The Art in the Architecture – vSAN Performance Design, Part 2

by
calendar-alt June 14, 2018clock 6 minutes music The Octopus Project - Half a Nice Day share-square Share this: twitter linkedin-in facebook hacker-news envelope

Preface

I’ll resume our discussion from the previous article in this series, specifically around vSAN’s handling of “hot spots”. Let’s start with a return visit to The Case for Shared Nothing. Mr. Stonebraker calls out three ways to solve hot spots:

  1. get rid of them
  2. divide a hot spot record into N subrecords
  3. use some implementation of a reservation system

Armed with the information we’ve covered so far, we can line up vSAN’s implementations of these quite well.

Get Rid of Hot Spots

As a storage system for VMs, vSAN doesn’t have the luxury of simply not performing writes desired. However, it can make these writes less of a hot spot by ensuring the involved parts are few in number and high in capability. The same efficiency you experience from running ESXi as a bare metal, “tier 0” operating system to provide VMs with CPU and RAM also means it can provide that efficiency when it comes to storage. I don’t need to proxy read/write activity through an array, VM, or something else. The hypervisor will communicate directly with the disks on one side and the VM on the other. This lessens complexity and latency involved and avoids potential bottlenecks like the availability of a VM, the route to a storage fabric or array, and so on.
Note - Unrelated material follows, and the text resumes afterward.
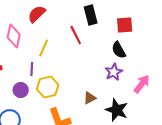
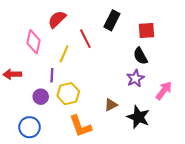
black rectangle: (91, 15) -> (112, 20), turned 42
red line: (76, 35) -> (85, 39), moved

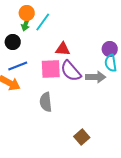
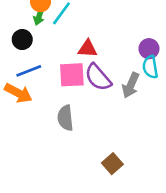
gray arrow: (96, 77) -> (131, 85), turned 114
The storage media involved in that VM write is only a single device, which means I don’t have to muck about with disk RAID or other things like that. The write goes directly to a single cache disk on at least one node, but usually to 2 or more nodes, depending on the “Failures to Tolerate” policy involved. Further, the writes are done in parallel (see “A Day in the Life of a vSAN I/O” to understand this better). This parallel behavior means no waiting for a replication to somewhere after every write before I can acknowledge back to the VM. Even better, deduplication and compression isn’t performed until I destage down to capacity, so I don’t have to worry about that, either. This pushes a great deal of IOs through very quickly, so many hot spots are actually avoided. To quickly review:

  1. The hypervisor communicates directly to the storage, no middleman array, fabric, or storage VM is needed.

  2. The write is received upon a single cache device per node, which means no disk RAID complexities or chokepoints. (Ever seen what happens when the write back cache isn’t large enough on a RAID controller?)

  3. The redundant writes are in parallel and not replicated, which means I’m not waiting for post-write activity before I can acknowledge back to the VM.

Divide Hot Spots into Smaller Parts

vSAN sub-divides components in two cases:

  1. A given object is > 255 GB in provisioned size, so separate components are created for each 255 GB “chunk”. These can be placed on the same or different disks (including other nodes).
  2. An object has a stripe width policy setting > 1, so the component is sub-divided into the requested number of stripes, which are always placed on different disks (also including other nodes).

We can see a nice visual of these when examining the data placement of a VMDK > 255 GB in size:

vSAN placing an object larger than 255 GB
An example of a larger VMDK placed on vSAN. This VMDK is 510 GB in size and has a policy of FTT = 1 with Mirroring, so two “RAID-0 chunks”, (data stripes) are created for each replica.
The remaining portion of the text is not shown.